Two, the claim that this system brings small states more attention from candidates misunderstands how presidential campaigns operate, by focusing on a few swing states. These aren’t small. Six of the seven closest states in 2020 were the fifth, eighth, ninth, 10th, 14th and 20th largest — Pennsylvania, Georgia, North Carolina, Michigan, Arizona and Wisconsin.
Third, the argument that a popular vote system means big states will determine the winner overlooks the power they have now in the Electoral College. It also underestimates the potential power of voters in large states, like California Republicans, who aren’t from the party that wins all the state’s electoral votes. Now Republican voters in deep blue states and Democratic voters in deep red ones have a limited reason to vote in presidential races. But, if winning the presidency depends on the national popular vote, campaigns would appeal to and mobilize those voters.

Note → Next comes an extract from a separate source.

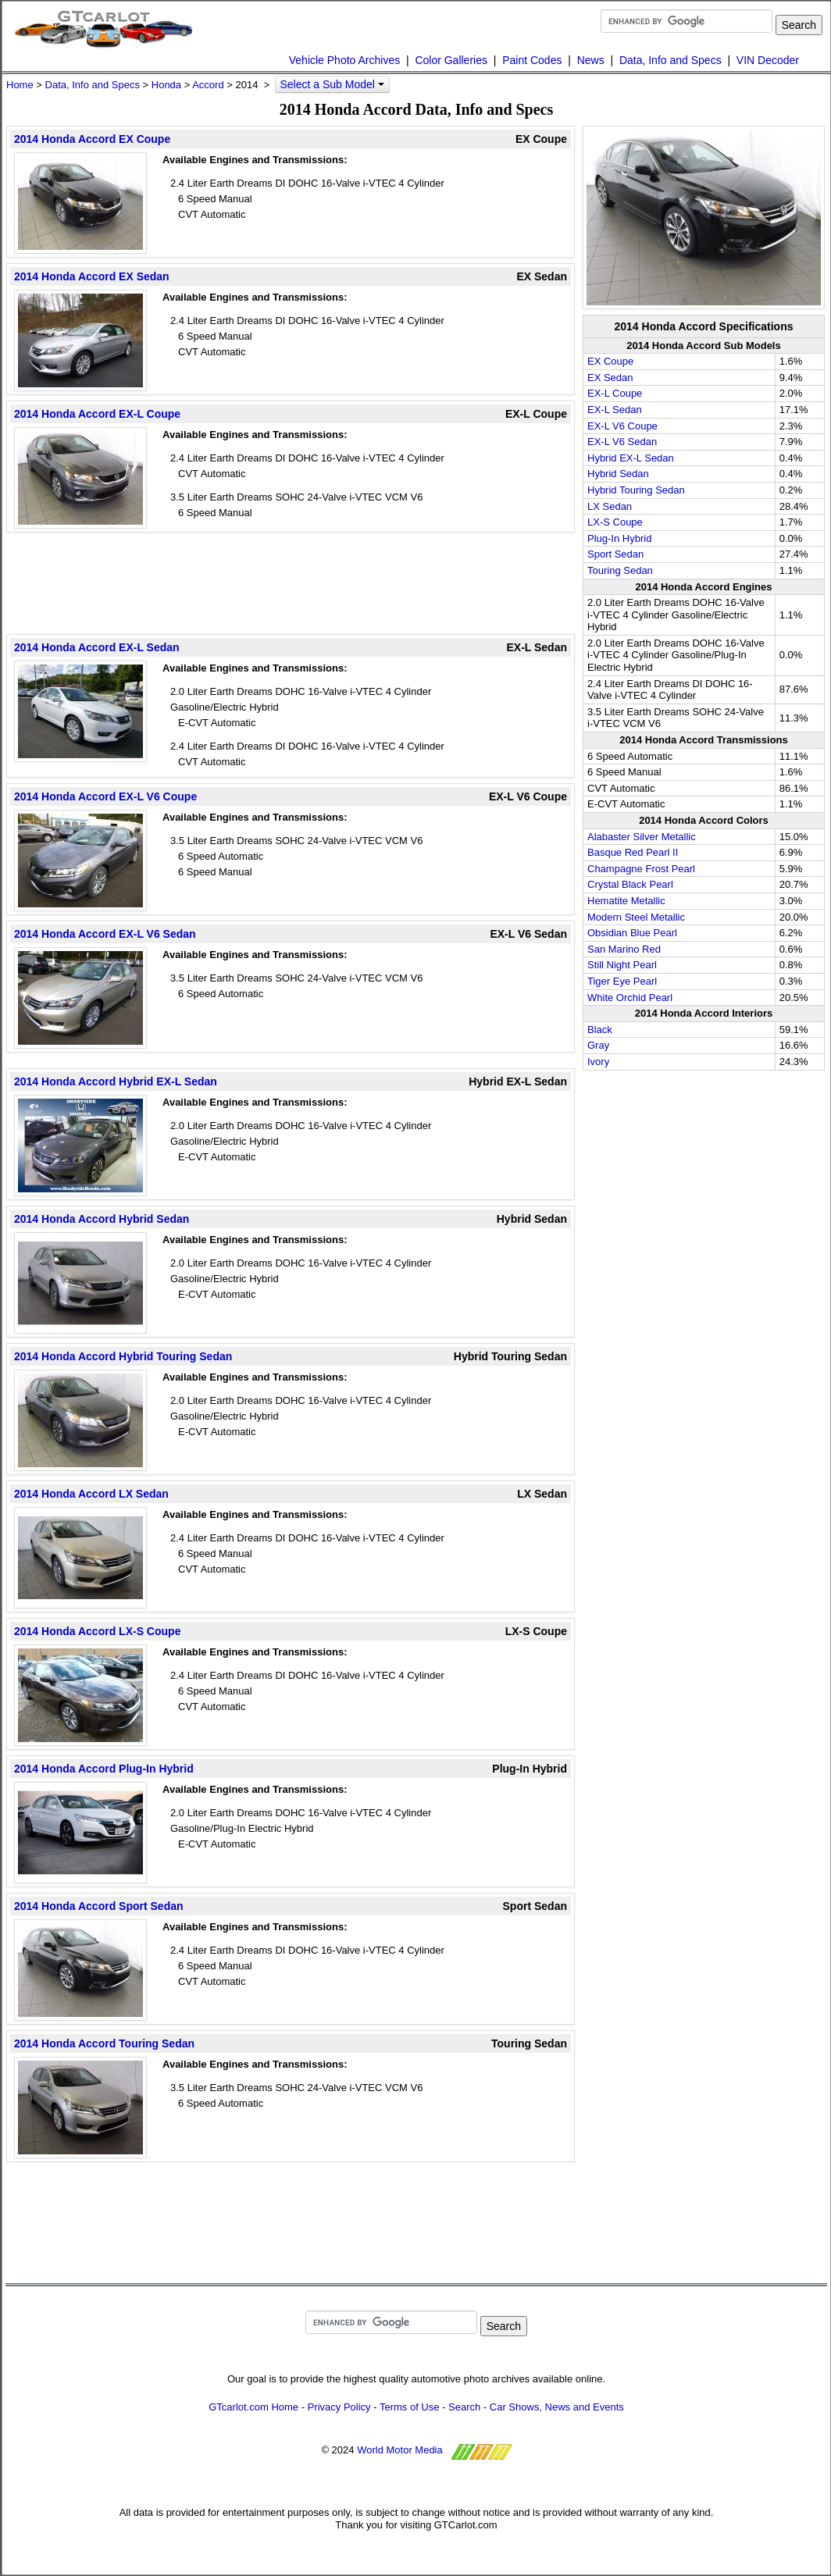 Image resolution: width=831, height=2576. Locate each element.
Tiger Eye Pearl (622, 981)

Fourth, probably because Republicans won the Electoral College while losing the popular vote in 2000 and 2016, some see a system change as benefitting Democrats. However, a Democrat could win the Electoral College while losing the popular vote. That would have happened if about 1 percent of Ohio’s 2004 voters had chosen differently, making John Kerry the Electoral College winner over George W. Bush while losing the popular vote. It could occur this year if, say, Biden still won New York and California but with greatly reduced margins and carried some swing states quite narrowly, and Trump won really big in Florida, Texas and other states Republicans tend to carry.
Interestingly, Republicans used to support changing the electoral system. Their 1960 party platform called for “a change in the Electoral College system to give each voter a fair voice in presidential elections” and in 1968 it said “We propose to reform the Electoral College system.”
While the Republican Party officially changed its mind about reforming the Electoral College in 2012, a Pew Poll found that support among Republicans for moving to the popular vote has been increasing since then. In 2023, 47 percent of Republicans backed making this change. Among all Americans, only 33 percent support maintaining our current Electoral College system while 65 percent want the popular vote to decide who is president.
In thinking about whether Maine should join the national popular vote compact, I’ve realized that my resistance to change was grounded in mere familiarity with the current system. There’s no constitutional reason for preventing states from aligning their electoral votes with the nationwide popular vote. By using the popular vote to elect the president, every voter’s choice can really matter.